----- RECORDS TO USE
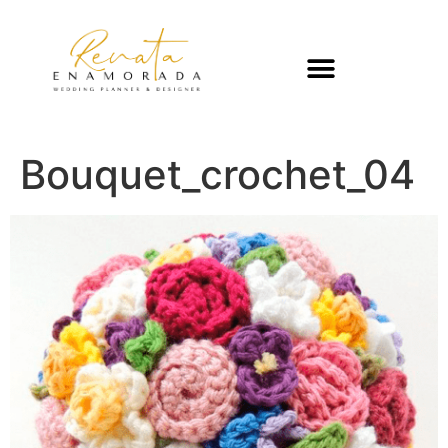
Bouquet_crochet_04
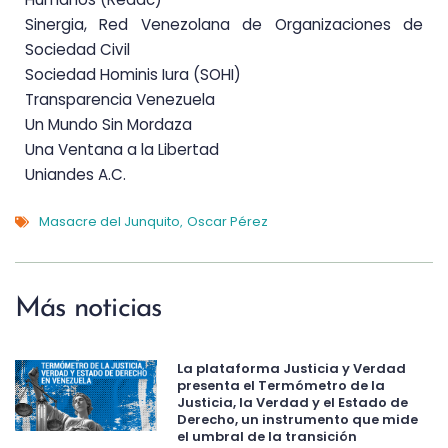
Sinergia, Red Venezolana de Organizaciones de
Sociedad Civil
Sociedad Hominis Iura (SOHI)
Transparencia Venezuela
Un Mundo Sin Mordaza
Una Ventana a la Libertad
Uniandes A.C.
Masacre del Junquito
Oscar Pérez
,
Más noticias
La plataforma Justicia y Verdad
presenta el Termómetro de la
Justicia, la Verdad y el Estado de
Derecho, un instrumento que mide
el umbral de la transición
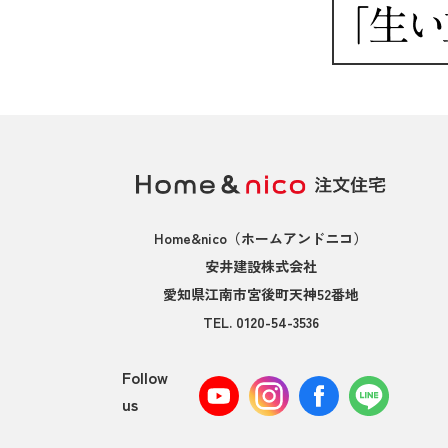
Home&nico
（ホームアンドニコ）
安井建設株式会社
愛知県江南市宮後町天神52番地
TEL.
0120-54-3536
Follow
us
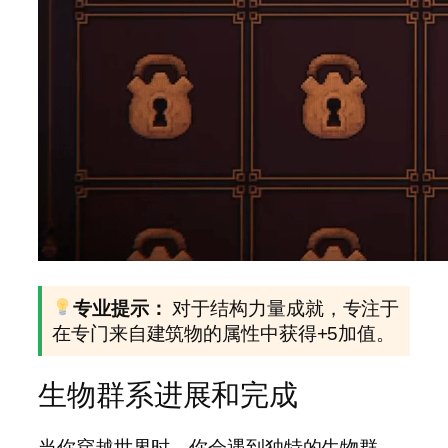
专业提示：
对于结构力量成就，专注于
在专门来自建筑物的属性中获得+5加值。
生物群系进展和完成
当你穿越世界时，你会遇到独特的生物群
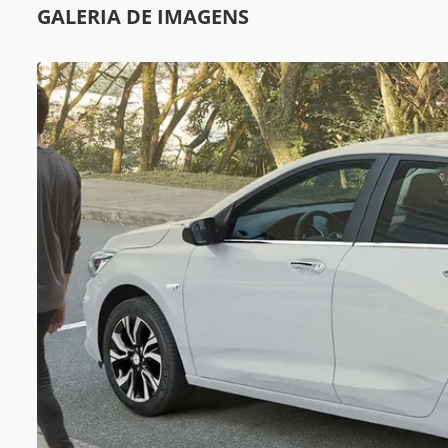
GALERIA DE IMAGENS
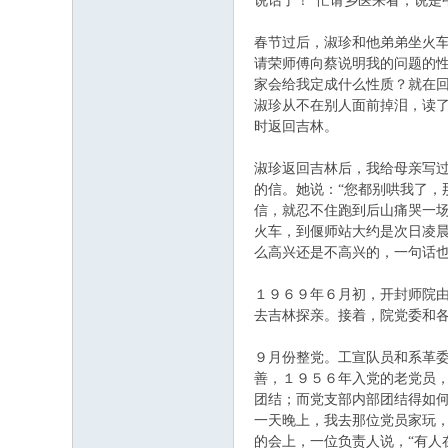
说话了！”忙请乡医来看，说
春节过后，淑珍和他弟弟坐火
请荣师傅向蔡说明我的问题的
家会给我定成什么性质？就在回
淑珍从不在别人面前掉泪，读了
时返回吉林。
淑珍返回吉林后，我给母亲写
的信。她说：“您都别哄我了，
信，就忍不住跑到后山痛哭一场
火车，到偃师站大约是次日凌
么高兴还是不高兴的，一句话
１９６９年６月初，开封师院
去吉林探亲。接着，院党委和
９月份整党。工宣队员和系革
善，１９５６年入党的老党员
团结；而党支部内部团结得如
一天晚上，我去那位党员家玩，
的会上，一位负责人说，“有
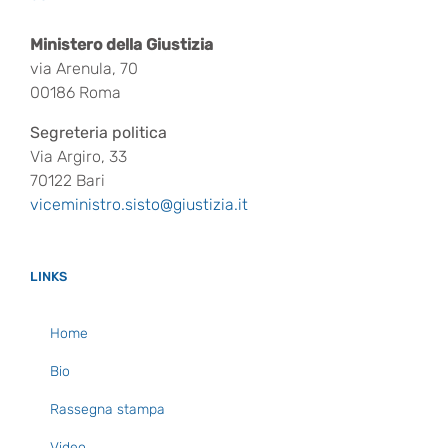
Ministero della Giustizia
via Arenula, 70
00186 Roma
Segreteria politica
Via Argiro, 33
70122 Bari
viceministro.sisto@giustizia.it
LINKS
Home
Bio
Rassegna stampa
Video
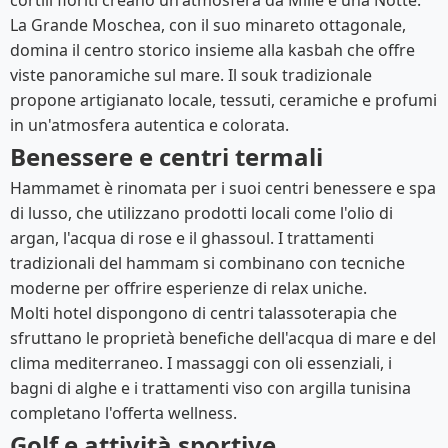
cortili fioriti creano un'atmosfera da Mille e una Notte.
La Grande Moschea, con il suo minareto ottagonale,
domina il centro storico insieme alla kasbah che offre
viste panoramiche sul mare. Il souk tradizionale
propone artigianato locale, tessuti, ceramiche e profumi
in un'atmosfera autentica e colorata.
Benessere e centri termali
Hammamet è rinomata per i suoi centri benessere e spa
di lusso, che utilizzano prodotti locali come l'olio di
argan, l'acqua di rose e il ghassoul. I trattamenti
tradizionali del hammam si combinano con tecniche
moderne per offrire esperienze di relax uniche.
Molti hotel dispongono di centri talassoterapia che
sfruttano le proprietà benefiche dell'acqua di mare e del
clima mediterraneo. I massaggi con oli essenziali, i
bagni di alghe e i trattamenti viso con argilla tunisina
completano l'offerta wellness.
Golf e attività sportive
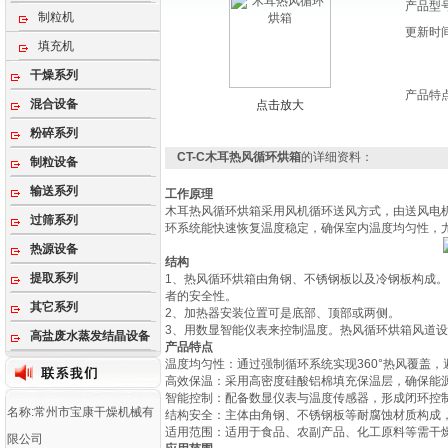
产品型
制粒机
更新时
填充机
干燥系列
产品特
混合设备
点击放大
粉碎系列
CT-C木耳热风循环烘箱
的详细资料：
制粒设备
输送系列
工作原理
木耳热风循环烘箱采用风机循环送风方式，由送风电
过筛系列
环系统能快速恢复温度稳定，确保室内温度均匀性，
热源设备
结构
提取系列
1、热风循环烘箱由角钢、不锈钢板以及冷钢板构成
者的安全性。
其它系列
2、加热器安装位置可是底部、顶部或两侧。
3、用数显智能仪表来控制温度。热风循环烘箱风道
高盐废水蒸发结晶设备
产品特点
‌温度均匀性‌：通过强制循环系统实现360°热风覆盖
‌高效保温‌：采用高密度硅酸铝棉填充保温层，确保
‌智能控制‌：配备数显仪表与温度传感器，形成闭环
名称:常州市宝康干燥机械有
‌结构安全‌：主体由角钢、不锈钢板等耐腐蚀材质构
‌适用范围‌：适用于食品、农副产品、化工原料等需干燥
限公司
----------
■ **EXERCISE INSTRUCTIONS**
Apart from the pictures, set down all the entries above exactly.

■ **TASK SOLUTION**
Bouquet_crochet_04
Sinergia, Red Venezolana de Organizaciones de
Sociedad Civil
Sociedad Hominis Iura (SOHI)
Transparencia Venezuela
Un Mundo Sin Mordaza
Una Ventana a la Libertad
Uniandes A.C.
Masacre del Junquito
Oscar Pérez
,
Más noticias
La plataforma Justicia y Verdad
presenta el Termómetro de la
Justicia, la Verdad y el Estado de
Derecho, un instrumento que mide
el umbral de la transición
Home&nico
（ホームアンドニコ）
安井建設株式会社
愛知県江南市宮後町天神52番地
TEL.
0120-54-3536
Follow
us
专业提示：
对于结构力量成就，专注于
在专门来自建筑物的属性中获得+5加值。
生物群系进展和完成
当你穿越世界时，你会遇到独特的生物群
GALERIA DE IMAGENS
说话了！”忙请乡医来看，说
春节过后，淑珍和他弟弟坐火
请荣师傅向蔡说明我的问题的
家会给我定成什么性质？就在回
淑珍从不在别人面前掉泪，读了
时返回吉林。
淑珍返回吉林后，我给母亲写
的信。她说：“您都别哄我了，
信，就忍不住跑到后山痛哭一场
火车，到偃师站大约是次日凌
么高兴还是不高兴的，一句话
１９６９年６月初，开封师院
去吉林探亲。接着，院党委和
９月份整党。工宣队员和系革
善，１９５６年入党的老党员
团结；而党支部内部团结得如
一天晚上，我去那位党员家玩，
的会上，一位负责人说，“有
Ministero della Giustizia
via Arenula, 70
00186 Roma
Segreteria politica
Via Argiro, 33
70122 Bari
viceministro.sisto@giustizia.it
LINKS
Home
Bio
Rassegna stampa
Video
cortili fioriti creano un'atmosfera da Mille e una Notte.
La Grande Moschea, con il suo minareto ottagonale,
domina il centro storico insieme alla kasbah che offre
viste panoramiche sul mare. Il souk tradizionale
propone artigianato locale, tessuti, ceramiche e profumi
in un'atmosfera autentica e colorata.
Benessere e centri termali
Hammamet è rinomata per i suoi centri benessere e spa
di lusso, che utilizzano prodotti locali come l'olio di
argan, l'acqua di rose e il ghassoul. I trattamenti
tradizionali del hammam si combinano con tecniche
moderne per offrire esperienze di relax uniche.
Molti hotel dispongono di centri talassoterapia che
sfruttano le proprietà benefiche dell'acqua di mare e del
clima mediterraneo. I massaggi con oli essenziali, i
bagni di alghe e i trattamenti viso con argilla tunisina
completano l'offerta wellness.
Golf e attività sportive
产品型
制粒机
更新时
填充机
干燥系列
产品特
混合设备
点击放大
粉碎系列
CT-C木耳热风循环烘箱
的详细资料：
制粒设备
输送系列
工作原理
木耳热风循环烘箱采用风机循环送风方式，由送风电
过筛系列
环系统能快速恢复温度稳定，确保室内温度均匀性，
热源设备
结构
提取系列
1、热风循环烘箱由角钢、不锈钢板以及冷钢板构成
者的安全性。
其它系列
2、加热器安装位置可是底部、顶部或两侧。
3、用数显智能仪表来控制温度。热风循环烘箱风道
高盐废水蒸发结晶设备
产品特点
‌温度均匀性‌：通过强制循环系统实现360°热风覆盖
‌高效保温‌：采用高密度硅酸铝棉填充保温层，确保
‌智能控制‌：配备数显仪表与温度传感器，形成闭环
名称:常州市宝康干燥机械有
‌结构安全‌：主体由角钢、不锈钢板等耐腐蚀材质构
‌适用范围‌：适用于食品、农副产品、化工原料等需干燥
限公司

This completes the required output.